(Saved entries)
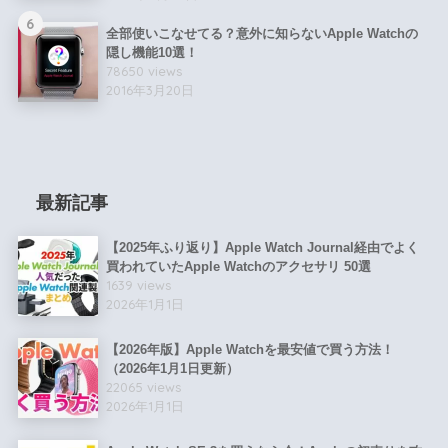
6
全部使いこなせてる？意外に知らないApple Watchの
隠し機能10選！
78650 views
2016年3月20日
最新記事
【2025年ふり返り】Apple Watch Journal経由でよく
買われていたApple Watchのアクセサリ 50選
1639 views
2026年1月1日
【2026年版】Apple Watchを最安値で買う方法！
（2026年1月1日更新）
22065 views
2026年1月1日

▶ **EXERCISE DESCRIPTION**
Go back to the records above and write them out exactly, without the pictures.

▶ **TASK ANSWER**
6
全部使いこなせてる？意外に知らないApple Watchの
隠し機能10選！
78650 views
2016年3月20日
最新記事
【2025年ふり返り】Apple Watch Journal経由でよく
買われていたApple Watchのアクセサリ 50選
1639 views
2026年1月1日
【2026年版】Apple Watchを最安値で買う方法！
（2026年1月1日更新）
22065 views
2026年1月1日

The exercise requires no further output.